Dall'isola fu attratto il MARCHESE DI MORES Don Antonio Manca Amat, che convinse il RE AMEDEO II a concedergliela e, non solo, si onorificò del titolo di DUCA DELL'ASINARA. IL regime feudale del DUCA, che fece entrare molte famiglie di agricoltori liguri funzionò tanto che l'isola era fertile e rigogliosa contando circa 45 famiglie. L'esproprio dell'isola nel 1885 per dar luogo alla colonia penale e al lazzaretto mise fine alla colonizzazione e i suoi abitanti s'insediarono nella vicina isola madre dando luogo al borgo di STINTINO. GLI avvenimenti si susseguivano nell'isola che diventò campo di prigionia per diverse migliaia di deportati della 1° guerra e di marinai in quarantena. Nel periodo FASCISTA vi fu deportata anche la figlia del NEGUS di ETIOPIA. Per tutto il periodo della colonia penale l'isola era vietata ai civili e negli anni 80' diventa carcere di massima sicurezza e vengono rinchiusi i capi mafia CUTOLO E RIINA. Negli anni 90' si preannuncia l'istituzione del PARCO che ne vede la luce solo nel 2002. Oggi l'ente PARCO DELL'ASINARA tenta un rilancio dell'isola con varie iniziative, giornate di cinema, regate veliche, spettacoli, sfilate di moda.
Quest'ultima avvenuta l' 8 luglio '07 a CALA REALE, ha visto sotto un cielo stellato sfilare non solo le modelle sulla pedana, ma anche gli stilisti sardi PAOLO MODOLO E ANTONELLA FINI, oltre ad altri esordienti. E' stato un momento " TRA SOGNO E REALTA'".
GAN articolo del 22-10-2007.

 

STINTINO


La storia di STINTINO è di circa 120 anni, da quando i pescatori liguri di CAMOGLI, fatti arrivare sull'isola ASINARA dal DUCA ANTONIO MANCA AMAT, vi si stanziarono alla ricerca di un luogo da sogno e di abbondanza a CALA D'OLIVA. Ma per le 45 famiglie formatesi nell'isola il sogno fu infranto dalla legge che ne espropriò l'isola per il primo regio lazzaretto del regno. Con fatica, le famiglie trasportarono tutti i loro averi movibili sul fiordo dell'isola madre SARDEGNA, e vi edificarono le prime case e il primo approdo.

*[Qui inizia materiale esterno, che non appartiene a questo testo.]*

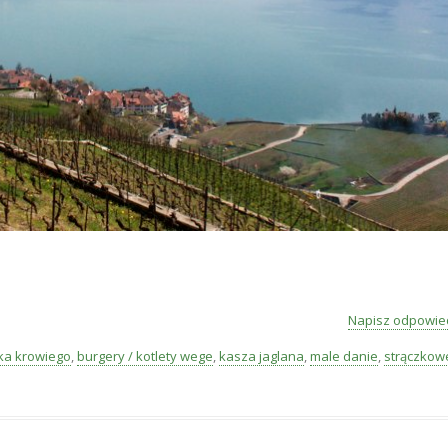
Napisz odpowie
eka krowiego
,
burgery / kotlety wege
,
kasza jaglana
,
male danie
,
strączkow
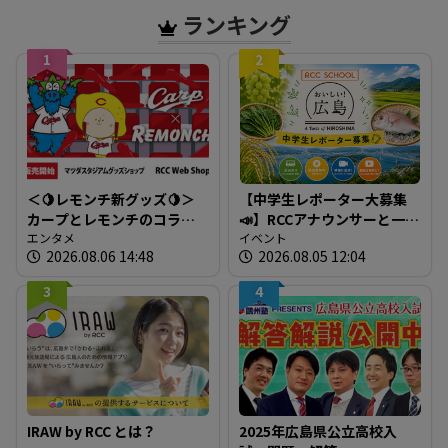
ランキング
1
2
＜🍋レモンチ新グッズ🍋＞
【中学生レポーター大募集
カープとレモンチのコラボ
📣】RCCアナウンサーと一緒
グッズが登場！
エンタメ
に「広島の食」の現場を取
イベント
2026.08.06 14:48
2026.08.05 12:04
材しよう！
3
4
IRAW by RCC とは？
2025年広島県公立高校入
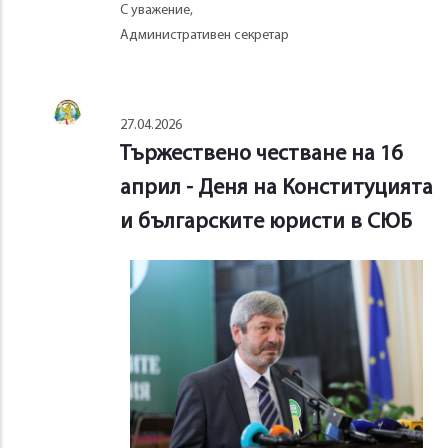
С уважение,
Административен секретар
27.04.2026
Тържествено честване на 16
април - Деня на Конституцията
и българските юристи в СЮБ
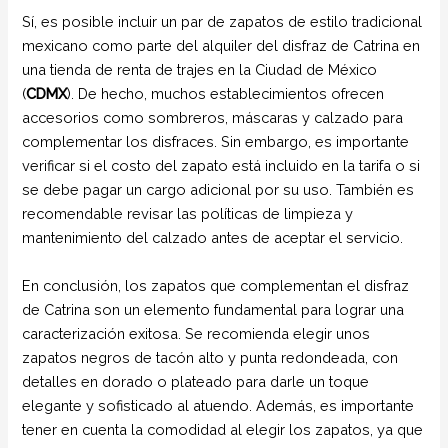
Sí, es posible incluir un par de zapatos de estilo tradicional
mexicano como parte del alquiler del disfraz de Catrina en
una tienda de renta de trajes en la Ciudad de México
(
CDMX
). De hecho, muchos establecimientos ofrecen
accesorios como sombreros, máscaras y calzado para
complementar los disfraces. Sin embargo, es importante
verificar si el costo del zapato está incluido en la tarifa o si
se debe pagar un cargo adicional por su uso. También es
recomendable revisar las políticas de limpieza y
mantenimiento del calzado antes de aceptar el servicio.
En conclusión, los zapatos que complementan el disfraz
de Catrina son un elemento fundamental para lograr una
caracterización exitosa. Se recomienda elegir unos
zapatos negros de tacón alto y punta redondeada, con
detalles en dorado o plateado para darle un toque
elegante y sofisticado al atuendo. Además, es importante
tener en cuenta la comodidad al elegir los zapatos, ya que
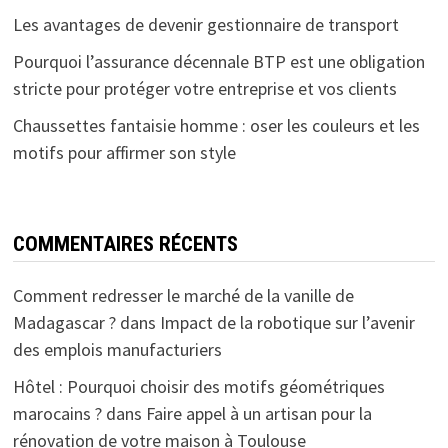
Les avantages de devenir gestionnaire de transport
Pourquoi l’assurance décennale BTP est une obligation
stricte pour protéger votre entreprise et vos clients
Chaussettes fantaisie homme : oser les couleurs et les
motifs pour affirmer son style
COMMENTAIRES RÉCENTS
Comment redresser le marché de la vanille de
Madagascar ?
dans
Impact de la robotique sur l’avenir
des emplois manufacturiers
Hôtel : Pourquoi choisir des motifs géométriques
marocains ?
dans
Faire appel à un artisan pour la
rénovation de votre maison à Toulouse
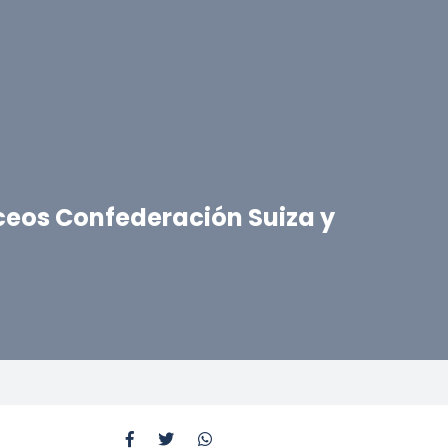
iceos Confederación Suiza y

Forti delle loro esperienze tirarono su un piccolo borgo che interagiva col penitenziario dell'ASINARA. Pescatori nati si rifecero di quella mancata opportunità creando quello che avevano lasciato sull'isola, compresa la tonnara che continuarono a praticare nel vicino paese. Gli anni successivi il paese non sembrava interesse di molti, tranne agli speculatori che iniziarono a vedervi una fonte di guadagno intorno al paese, iniziano i villaggi vacanza, ed altri siti che concentrano la loro ricchezza su alcuni stili di vita. Oggi STINTINO è un motivo trainante dell'industria del turismo.